Even if it could have rebounded modestly, Wells Fargo stock was so depressed
that the share price could have easily doubled over the course of a year or
two.
There was just one problem. What if some hidden risk lurked on the balance
sheet? What if the depressed share price was justified? How could Greenblatt
protect his downside, while still capturing a big upside move?
Greenblatt decided to invest using LEAPS…
He later described the Wells Fargo LEAPS investment as “a great chance for
a double with a remote possibility of disaster.” LEAPS allowed him to catch
the upside if he were right. But even if he were wrong, the risk of
the LEAPS position was limited to the cost of his purchased options.

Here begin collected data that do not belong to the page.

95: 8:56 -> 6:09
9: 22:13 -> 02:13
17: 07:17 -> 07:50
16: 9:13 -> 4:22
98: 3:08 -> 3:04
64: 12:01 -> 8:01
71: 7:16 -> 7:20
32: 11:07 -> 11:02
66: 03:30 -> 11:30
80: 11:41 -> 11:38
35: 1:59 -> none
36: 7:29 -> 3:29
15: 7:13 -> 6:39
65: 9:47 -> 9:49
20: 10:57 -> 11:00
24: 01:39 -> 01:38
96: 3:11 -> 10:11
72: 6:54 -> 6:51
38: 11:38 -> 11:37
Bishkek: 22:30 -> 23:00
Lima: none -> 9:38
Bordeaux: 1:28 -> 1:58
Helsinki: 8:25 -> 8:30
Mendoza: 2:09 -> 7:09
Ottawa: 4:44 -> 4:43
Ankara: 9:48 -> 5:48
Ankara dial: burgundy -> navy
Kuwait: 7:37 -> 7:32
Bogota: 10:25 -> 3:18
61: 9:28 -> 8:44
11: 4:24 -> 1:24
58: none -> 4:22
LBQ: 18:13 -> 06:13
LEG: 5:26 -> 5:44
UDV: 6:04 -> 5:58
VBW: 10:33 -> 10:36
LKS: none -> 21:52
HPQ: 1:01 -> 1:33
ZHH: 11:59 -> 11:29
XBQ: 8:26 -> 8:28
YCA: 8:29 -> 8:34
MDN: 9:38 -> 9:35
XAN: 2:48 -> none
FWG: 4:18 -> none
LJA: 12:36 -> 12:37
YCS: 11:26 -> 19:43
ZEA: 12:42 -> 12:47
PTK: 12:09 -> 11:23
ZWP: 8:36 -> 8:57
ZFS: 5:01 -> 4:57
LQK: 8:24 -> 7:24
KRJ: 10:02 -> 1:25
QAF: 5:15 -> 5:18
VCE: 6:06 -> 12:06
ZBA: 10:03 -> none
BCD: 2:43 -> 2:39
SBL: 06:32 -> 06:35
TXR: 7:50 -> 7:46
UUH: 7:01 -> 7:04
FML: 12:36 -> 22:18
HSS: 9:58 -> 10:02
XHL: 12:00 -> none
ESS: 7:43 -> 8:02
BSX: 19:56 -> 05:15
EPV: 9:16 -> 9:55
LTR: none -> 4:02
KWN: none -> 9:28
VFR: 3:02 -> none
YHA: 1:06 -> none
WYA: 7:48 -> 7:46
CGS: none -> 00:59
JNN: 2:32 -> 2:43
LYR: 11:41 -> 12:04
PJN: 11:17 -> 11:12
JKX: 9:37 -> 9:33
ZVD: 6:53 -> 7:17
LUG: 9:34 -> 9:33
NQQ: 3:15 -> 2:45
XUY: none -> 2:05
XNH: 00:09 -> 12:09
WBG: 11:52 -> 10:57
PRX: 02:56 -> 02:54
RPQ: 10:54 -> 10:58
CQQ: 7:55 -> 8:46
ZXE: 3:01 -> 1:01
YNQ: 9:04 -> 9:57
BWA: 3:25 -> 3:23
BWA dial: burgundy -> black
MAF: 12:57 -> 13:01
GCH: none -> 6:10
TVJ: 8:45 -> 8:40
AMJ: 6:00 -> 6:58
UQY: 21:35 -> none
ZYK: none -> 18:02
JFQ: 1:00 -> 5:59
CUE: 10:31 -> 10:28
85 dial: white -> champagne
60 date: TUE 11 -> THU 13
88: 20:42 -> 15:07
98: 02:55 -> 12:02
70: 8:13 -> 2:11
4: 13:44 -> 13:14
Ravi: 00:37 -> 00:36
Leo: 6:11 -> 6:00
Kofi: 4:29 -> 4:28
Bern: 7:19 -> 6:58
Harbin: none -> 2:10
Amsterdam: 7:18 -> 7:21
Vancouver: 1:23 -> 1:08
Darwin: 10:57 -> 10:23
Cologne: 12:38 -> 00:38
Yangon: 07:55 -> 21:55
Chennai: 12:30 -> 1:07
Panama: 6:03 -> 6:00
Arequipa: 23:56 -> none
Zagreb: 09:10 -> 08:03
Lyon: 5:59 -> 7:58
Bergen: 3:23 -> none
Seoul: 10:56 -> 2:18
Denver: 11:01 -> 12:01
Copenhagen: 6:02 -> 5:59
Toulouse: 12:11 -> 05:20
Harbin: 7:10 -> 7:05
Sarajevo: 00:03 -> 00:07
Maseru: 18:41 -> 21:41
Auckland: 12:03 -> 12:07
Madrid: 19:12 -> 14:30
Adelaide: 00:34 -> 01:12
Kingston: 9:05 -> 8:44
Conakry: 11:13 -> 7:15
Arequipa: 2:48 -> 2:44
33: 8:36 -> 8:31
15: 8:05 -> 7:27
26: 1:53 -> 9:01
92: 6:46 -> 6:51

As it happens, Greenblatt was right about Wells Fargo. And his LEAPS
investment was a home run. Wells Fargo shares more than doubled. But
Greenblatt’s LEAPS did even better. They returned in the neighborhood of
500%.
Not all LEAPS will deliver these kinds of returns.
But they are an excellent way to lower your capital costs, reduce your risk
and boost profit potential.
In Strategic Wealth Report, this is exactly what we strive to do.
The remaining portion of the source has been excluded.